DATASET:
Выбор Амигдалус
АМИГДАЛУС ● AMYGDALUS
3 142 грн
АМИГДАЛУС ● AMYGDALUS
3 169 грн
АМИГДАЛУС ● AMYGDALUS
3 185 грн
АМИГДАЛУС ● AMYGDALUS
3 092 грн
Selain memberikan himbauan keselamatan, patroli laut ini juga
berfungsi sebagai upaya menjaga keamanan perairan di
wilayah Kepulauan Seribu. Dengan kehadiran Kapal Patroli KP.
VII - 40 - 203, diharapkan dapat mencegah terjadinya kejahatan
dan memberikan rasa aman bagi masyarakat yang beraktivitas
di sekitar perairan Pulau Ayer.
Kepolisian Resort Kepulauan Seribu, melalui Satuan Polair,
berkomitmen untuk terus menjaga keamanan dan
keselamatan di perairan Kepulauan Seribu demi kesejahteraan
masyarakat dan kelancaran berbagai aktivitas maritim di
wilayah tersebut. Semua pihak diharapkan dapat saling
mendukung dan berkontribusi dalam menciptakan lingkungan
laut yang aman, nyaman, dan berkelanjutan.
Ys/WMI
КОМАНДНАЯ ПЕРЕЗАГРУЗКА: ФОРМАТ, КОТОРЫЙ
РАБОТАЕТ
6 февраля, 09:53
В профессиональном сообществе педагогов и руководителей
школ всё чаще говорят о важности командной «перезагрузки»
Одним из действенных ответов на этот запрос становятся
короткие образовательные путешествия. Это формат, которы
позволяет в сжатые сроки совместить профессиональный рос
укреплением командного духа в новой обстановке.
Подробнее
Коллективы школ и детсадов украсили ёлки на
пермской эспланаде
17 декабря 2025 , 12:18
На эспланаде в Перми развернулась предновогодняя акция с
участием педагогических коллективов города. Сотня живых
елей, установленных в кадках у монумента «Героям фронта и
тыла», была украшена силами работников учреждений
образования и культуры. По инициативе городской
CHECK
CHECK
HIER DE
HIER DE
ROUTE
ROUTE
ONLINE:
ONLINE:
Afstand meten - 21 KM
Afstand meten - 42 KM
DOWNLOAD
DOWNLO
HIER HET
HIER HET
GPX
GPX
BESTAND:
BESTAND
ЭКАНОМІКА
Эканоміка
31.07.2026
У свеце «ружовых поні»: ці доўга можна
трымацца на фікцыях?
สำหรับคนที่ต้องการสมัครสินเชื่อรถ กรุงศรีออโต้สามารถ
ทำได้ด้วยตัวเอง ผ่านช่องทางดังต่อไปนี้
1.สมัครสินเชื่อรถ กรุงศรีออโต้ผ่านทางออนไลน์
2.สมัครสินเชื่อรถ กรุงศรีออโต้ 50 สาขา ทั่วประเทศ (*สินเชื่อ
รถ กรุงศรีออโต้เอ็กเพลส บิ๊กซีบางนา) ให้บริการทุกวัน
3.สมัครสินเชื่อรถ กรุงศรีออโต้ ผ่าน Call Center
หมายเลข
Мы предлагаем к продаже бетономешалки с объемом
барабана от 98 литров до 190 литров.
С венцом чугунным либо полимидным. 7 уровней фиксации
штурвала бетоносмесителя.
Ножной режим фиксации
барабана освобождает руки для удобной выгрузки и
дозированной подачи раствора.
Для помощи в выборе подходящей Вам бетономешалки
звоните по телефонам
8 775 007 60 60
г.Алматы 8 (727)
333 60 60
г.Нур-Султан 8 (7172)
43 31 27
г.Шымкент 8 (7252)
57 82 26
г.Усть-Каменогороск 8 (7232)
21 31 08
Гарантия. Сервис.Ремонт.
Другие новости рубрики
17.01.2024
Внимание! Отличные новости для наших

EXERCISE: For the records above, state how many lines include the string "dapat", giving the number and nothing else.

WRITTEN RESPONSE: 2